19:23:08 <clarkb> just be sure the docker images rebuild too
19:23:25 <clarkb> I think that is my slight preference simply because the dns is easier to manage
19:23:46 <clarkb> but we will have to update PBL? we may have to do that with vexxhost too? May be good to ask mnaser__ if he has an opinion on it
19:25:08 <fungi> i expect to do a broad sweep of blocklists for the new server ip addresses regardless, and put in exclusion requests
19:25:17 <clarkb> ++
19:25:26 <fungi> well in advance of any maintenance to put it into production
19:26:10 <clarkb> then ya my preference is slightly towards rax as it gives us a bit more direct control over things we may need to edit/control
19:26:22 <clarkb> but I'm happy if others feel the opposite way and override me on that :)

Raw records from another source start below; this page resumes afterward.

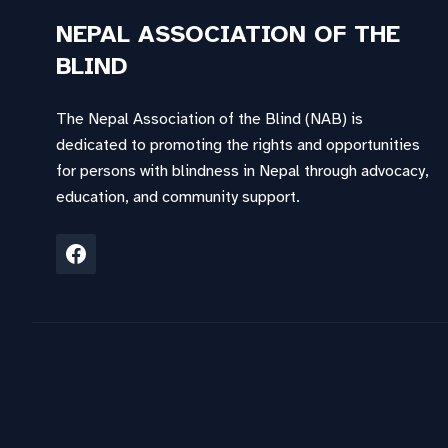
NEPAL ASSOCIATION OF THE
BLIND
The Nepal Association of the Blind (NAB) is
dedicated to promoting the rights and opportunities
for persons with blindness in Nepal through advocacy,
education, and community support.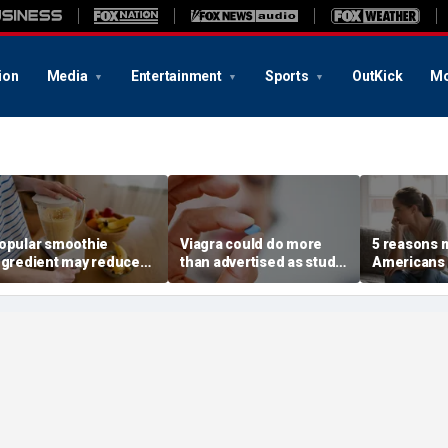
ion
Media
Entertainment
Sports
OutKick
Mo
opular smoothie
Viagra could do more
5 reasons 
ngredient may reduce
than advertised as study
Americans 
ne key health benefit,
reveals surprising health
off their o
tudy suggests
superpower
according 
psychologi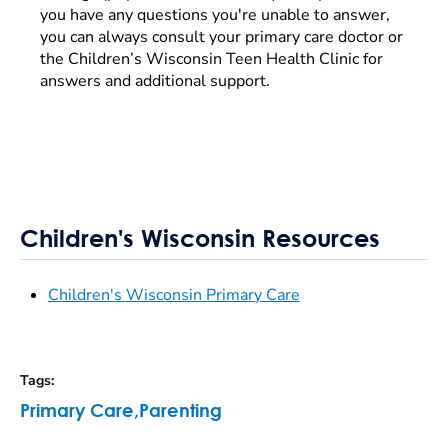
you have any questions you're unable to answer,
you can always consult your primary care doctor or
the Children’s Wisconsin Teen Health Clinic for
answers and additional support.
Children's Wisconsin Resources
Children's Wisconsin Primary Care
Tags
:
Primary Care
,
Parenting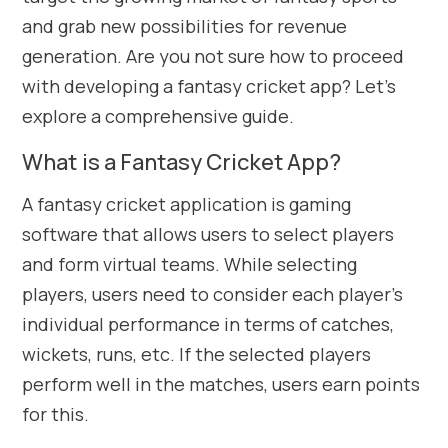
and grab new possibilities for revenue
generation. Are you not sure how to proceed
with developing a fantasy cricket app? Let’s
explore a comprehensive guide.
What is a Fantasy Cricket App?
A fantasy cricket application is gaming
software that allows users to select players
and form virtual teams. While selecting
players, users need to consider each player’s
individual performance in terms of catches,
wickets, runs, etc. If the selected players
perform well in the matches, users earn points
for this.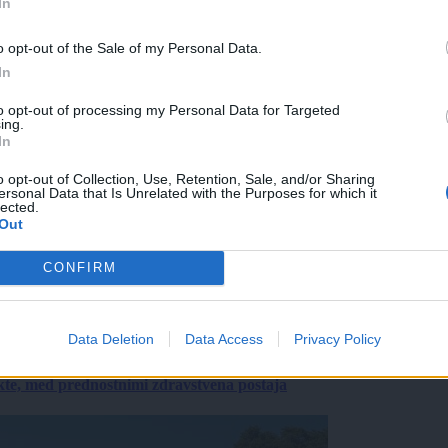
In
o opt-out of the Sale of my Personal Data.
In
to opt-out of processing my Personal Data for Targeted
ing.
In
o opt-out of Collection, Use, Retention, Sale, and/or Sharing
ersonal Data that Is Unrelated with the Purposes for which it
lected.
Out
CONFIRM
Data Deletion
Data Access
Privacy Policy
ekte, med prednostnimi zdravstvena postaja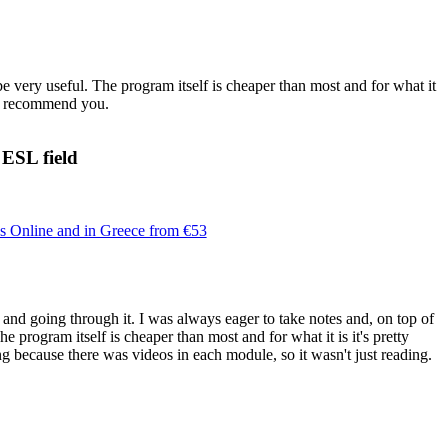
be very useful. The program itself is cheaper than most and for what it
ill recommend you.
 ESL field
Online and in Greece from €53
 and going through it. I was always eager to take notes and, on top of
he program itself is cheaper than most and for what it is it's pretty
ng because there was videos in each module, so it wasn't just reading.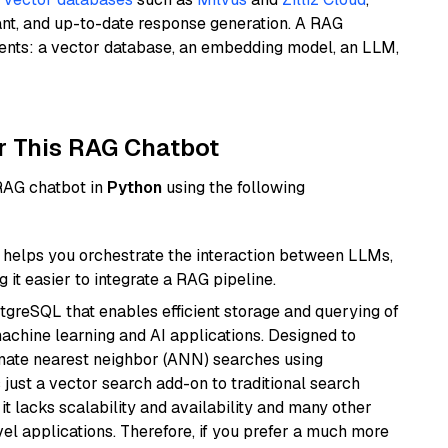
ant, and up-to-date response generation. A RAG
nents: a vector database, an embedding model, an LLM,
r This RAG Chatbot
 RAG chatbot in
Python
using the following
helps you orchestrate the interaction between LLMs,
it easier to integrate a RAG pipeline.
tgreSQL that enables efficient storage and querying of
machine learning and AI applications. Designed to
imate nearest neighbor (ANN) searches using
 just a vector search add-on to traditional search
it lacks scalability and availability and many other
el applications. Therefore, if you prefer a much more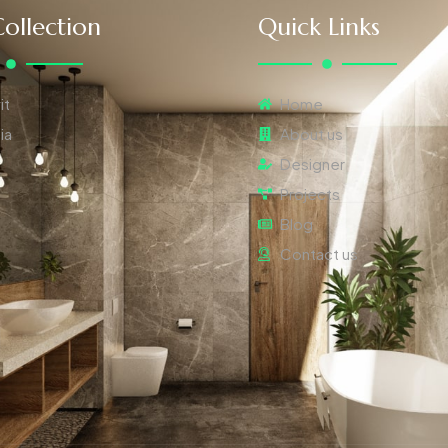
ollection
Quick Links
it
Home
ia
About us
Designer
Projects
Blog
Contact us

19:26:36 <clarkb> we also have a bit more time to sort that out while we do the rechecking of things in the images
19:27:07 <clarkb> #topic Python base image updates for wheel installs
19:27:11 <clarkb> #link https://review.opendev.org/c/opendev/system-config/+/862152
19:27:37 <clarkb> I don't want to single core approve this change as it will affect a number of our images. ianw you spent a bit of time with the siblings stuff and it might be good for you to double check it from that angle?

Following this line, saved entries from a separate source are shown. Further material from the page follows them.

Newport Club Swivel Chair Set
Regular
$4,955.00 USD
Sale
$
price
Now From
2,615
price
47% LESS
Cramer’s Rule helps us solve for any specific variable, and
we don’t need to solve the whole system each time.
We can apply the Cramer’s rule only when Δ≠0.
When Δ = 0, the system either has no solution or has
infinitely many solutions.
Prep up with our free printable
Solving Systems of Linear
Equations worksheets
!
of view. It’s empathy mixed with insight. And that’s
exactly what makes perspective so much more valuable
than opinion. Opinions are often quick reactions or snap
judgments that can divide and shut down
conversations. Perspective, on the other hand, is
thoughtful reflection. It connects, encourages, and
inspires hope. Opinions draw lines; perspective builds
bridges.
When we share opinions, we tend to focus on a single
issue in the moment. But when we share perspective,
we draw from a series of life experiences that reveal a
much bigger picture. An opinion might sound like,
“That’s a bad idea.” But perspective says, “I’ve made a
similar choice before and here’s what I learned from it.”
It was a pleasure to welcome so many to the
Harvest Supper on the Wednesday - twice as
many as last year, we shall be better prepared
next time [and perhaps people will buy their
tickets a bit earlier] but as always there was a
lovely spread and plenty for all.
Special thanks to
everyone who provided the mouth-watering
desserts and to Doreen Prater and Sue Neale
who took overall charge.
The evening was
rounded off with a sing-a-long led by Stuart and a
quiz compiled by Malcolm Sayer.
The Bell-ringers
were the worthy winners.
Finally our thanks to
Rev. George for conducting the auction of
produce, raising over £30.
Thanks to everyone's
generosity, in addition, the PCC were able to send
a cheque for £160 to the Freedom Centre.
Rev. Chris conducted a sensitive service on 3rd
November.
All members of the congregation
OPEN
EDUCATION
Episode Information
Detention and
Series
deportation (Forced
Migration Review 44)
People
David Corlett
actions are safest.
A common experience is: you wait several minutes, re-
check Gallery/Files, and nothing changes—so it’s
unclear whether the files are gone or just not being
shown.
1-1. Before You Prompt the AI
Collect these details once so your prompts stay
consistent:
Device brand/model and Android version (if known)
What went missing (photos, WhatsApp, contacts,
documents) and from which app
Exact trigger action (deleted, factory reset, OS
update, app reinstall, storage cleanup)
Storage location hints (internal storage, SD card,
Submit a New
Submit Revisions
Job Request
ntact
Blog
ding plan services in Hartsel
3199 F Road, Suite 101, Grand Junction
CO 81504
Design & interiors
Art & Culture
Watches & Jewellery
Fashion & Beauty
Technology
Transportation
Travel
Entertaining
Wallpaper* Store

19:27:52 <clarkb> I do think we should land a change like this though as it should make us more resilient to pip updates in the future
19:28:15 <ianw> ahh yes sorry, i meant to review that.  i'll give it a proper review today
19:28:32 <clarkb> thanks. It isn't super urgent but would be good to have before the next pip update :0
19:28:34 <clarkb> er :)
19:28:49 <clarkb> #topic Etherpad container log growth
19:29:07 <clarkb> ianw: I know you' ve been busy with bridge and k8s and stuff. Any chance there is a change for this yet?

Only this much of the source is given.